Seorang Petani di Musi Rawas Tewas Gantung Diri di Rumahnya, Pertama Kali Ditemukan oleh Istrinya
tarso romli July 26, 2026 06:27 PM

 

 

Baca juga: Warga Desa Kemuning Jaya OKU Timur Gantung Diri di Sawah, Diduga Pengaruh Menuntut Ilmu Spiritual

SRIPOKU.COM, MUSI RAWAS — Seorang petani berinisial Udin (46) ditemukan tewas gantung diri di dalam rumahnya di Desa Sungai Pinang, Kecamatan Muara Lakitan, Kabupaten Musi Rawas, Provinsi Sumatera Selatan, pada Sabtu (25/7/2026) sekitar pukul 12.30 WIB.

Jenazah korban pertama kali ditemukan oleh istrinya sendiri yang baru saja pulang dari kebun.

Kapolres Musi Rawas AKBP Agung Adhitya Prananta melalui Kapolsek Muara Lakitan AKP Hendrawan saat dikonfirmasi pada Minggu (26/7/2026) membenarkan adanya peristiwa tragis tersebut.

Berdasarkan keterangan saksi, kejadian bermula pada Sabtu pagi sekitar pukul 08.00 WIB ketika istri korban, Rosdiana, bersama dua orang saksi lainnya pergi ke kebun.

Saat itu, korban diketahui masih tertidur di rumah.

Sekira pukul 12.30 WIB, sang istri pulang ke rumah dan hendak menuju ke dapur, namun ia langsung terkejut mendapati suaminya sudah dalam kondisi tergantung.

"Saat pertama kali ditemukan, kondisi korban dalam posisi tergantung dengan leher terikat tali nilon warna kuning dengan kaki terlipat ke belakang menyentuh lantai," ujar AKP Hendrawan.

Melihat suaminya dalam kondisi tersebut, istri korban yang panik seketika meminta pertolongan kepada Kepala Dusun setempat.

Sekira pukul 13.20 WIB, jajaran kepolisian yang dipimpin oleh Kanit Reskrim Ipda Erwin Friansyah bersama personel Polsek Muara Lakitan dan tim medis Puskesmas langsung mendatangi lokasi untuk melakukan olah tempat kejadian perkara (TKP).

"Di dekat korban ditemukan, di bagian belakang sebelah kiri ada kursi plastik warna hijau yang diduga digunakan oleh korban," jelasnya.

Setelah dilakukan evakuasi, jenazah korban dibawa ke Puskesmas Muara Lakitan untuk menjalani pemeriksaan medis luar.

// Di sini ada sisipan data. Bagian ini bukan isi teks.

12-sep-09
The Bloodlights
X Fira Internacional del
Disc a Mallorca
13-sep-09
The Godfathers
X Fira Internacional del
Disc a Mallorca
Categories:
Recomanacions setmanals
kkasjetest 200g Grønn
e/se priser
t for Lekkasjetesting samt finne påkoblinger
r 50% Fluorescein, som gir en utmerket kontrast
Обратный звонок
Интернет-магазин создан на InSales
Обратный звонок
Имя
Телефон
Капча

Dari hasil pemeriksaan, petugas mendapati luka lecet melingkar di bagian leher dengan diameter 0,5 sentimeter akibat lilitan tali.

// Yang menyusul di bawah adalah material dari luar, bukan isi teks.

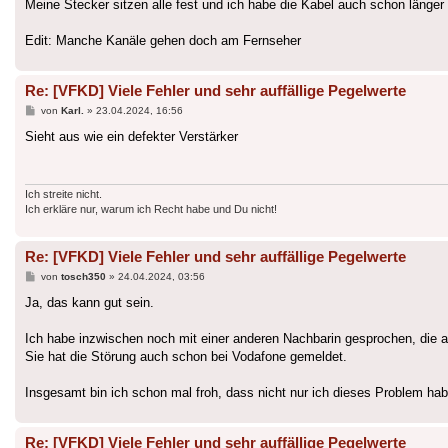
Meine Stecker sitzen alle fest und ich habe die Kabel auch schon länger 
Edit: Manche Kanäle gehen doch am Fernseher
Re: [VFKD] Viele Fehler und sehr auffällige Pegelwerte
Beitrag
von
Karl.
»
23.04.2024, 16:56
Sieht aus wie ein defekter Verstärker
Ich streite nicht.
Ich erkläre nur, warum ich Recht habe und Du nicht!
Re: [VFKD] Viele Fehler und sehr auffällige Pegelwerte
Beitrag
von
tosch350
»
24.04.2024, 03:56
Ja, das kann gut sein.
Ich habe inzwischen noch mit einer anderen Nachbarin gesprochen, die
Sie hat die Störung auch schon bei Vodafone gemeldet.
Insgesamt bin ich schon mal froh, dass nicht nur ich dieses Problem hab
Re: [VFKD] Viele Fehler und sehr auffällige Pegelwerte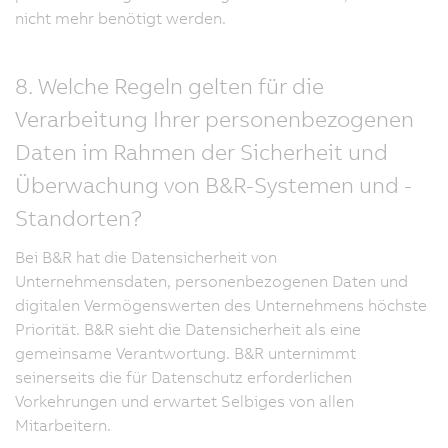
nicht mehr benötigt werden.
8. Welche Regeln gelten für die
Verarbeitung Ihrer personenbezogenen
Daten im Rahmen der Sicherheit und
Überwachung von B&R-Systemen und -
Standorten?
Bei B&R hat die Datensicherheit von
Unternehmensdaten, personenbezogenen Daten und
digitalen Vermögenswerten des Unternehmens höchste
Priorität. B&R sieht die Datensicherheit als eine
gemeinsame Verantwortung. B&R unternimmt
seinerseits die für Datenschutz erforderlichen
Vorkehrungen und erwartet Selbiges von allen
Mitarbeitern.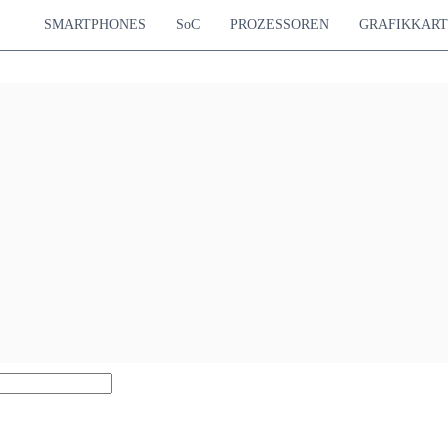
SMARTPHONES
SoC
PROZESSOREN
GRAFIKKAR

Pihak kepolisian menyebutkan bahwa jenazah korban kemudian diserahkan kepada pihak keluarga pada sore harinya sekira pukul 17.00 WIB.

Keluarga korban menolak untuk dilakukan autopsi dan telah menerima kejadian tersebut dengan ikhlas yang dituangkan dalam surat pernyataan resmi sebelum jenazah dimakamkan.

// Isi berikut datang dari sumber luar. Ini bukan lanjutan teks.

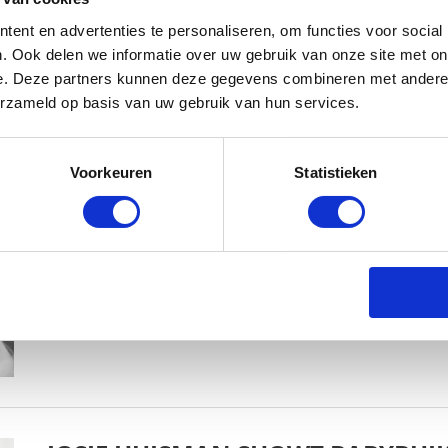
ent en advertenties te personaliseren, om functies voor social
. Ook delen we informatie over uw gebruik van onze site met on
e. Deze partners kunnen deze gegevens combineren met andere i
erzameld op basis van uw gebruik van hun services.
KIM KÖTTER DEELT PRACHTIGE G
Voorkeuren
Statistieken
MANNEN
BABYSTRAATJE.NL
23 OKTOBER 2018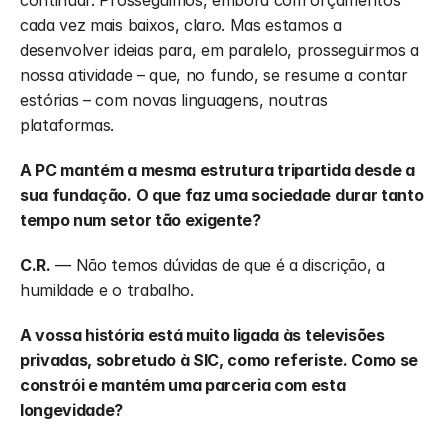
cada vez mais baixos, claro. Mas estamos a 
desenvolver ideias para, em paralelo, prosseguirmos a 
nossa atividade – que, no fundo, se resume a contar 
estórias – com novas linguagens, noutras 
plataformas. 
A PC mantém a mesma estrutura tripartida desde a 
sua fundação. O que faz uma sociedade durar tanto 
tempo num setor tão exigente?
C.R.
 — Não temos dúvidas de que é a discrição, a 
humildade e o trabalho. 
A vossa história está muito ligada às televisões 
privadas, sobretudo à SIC, como referiste. Como se 
constrói e mantém uma parceria com esta 
longevidade?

Baca juga: Sopir Gantung Diri di Bak Truk Merupakan Warga Betung Banyuasin, Keluarga Tolak Lakukan Autopsi

Terkait motif di balik aksi nekat tersebut, polisi menduga korban nekat mengakhiri hidupnya akibat dipicu perselisihan rumah tangga.

Sehari sebelum kejadian, korban dilaporkan sempat terlibat pertengkaran dengan istrinya terkait masalah penjualan sebidang tanah.

"Informasi sementara, sehari sebelumnya korban sempat ribut persoalan tanah dengan istrinya. Diduga istrinya ini mau menjual tanah mereka, namun tidak diizinkan oleh korban," tutup Kapolsek.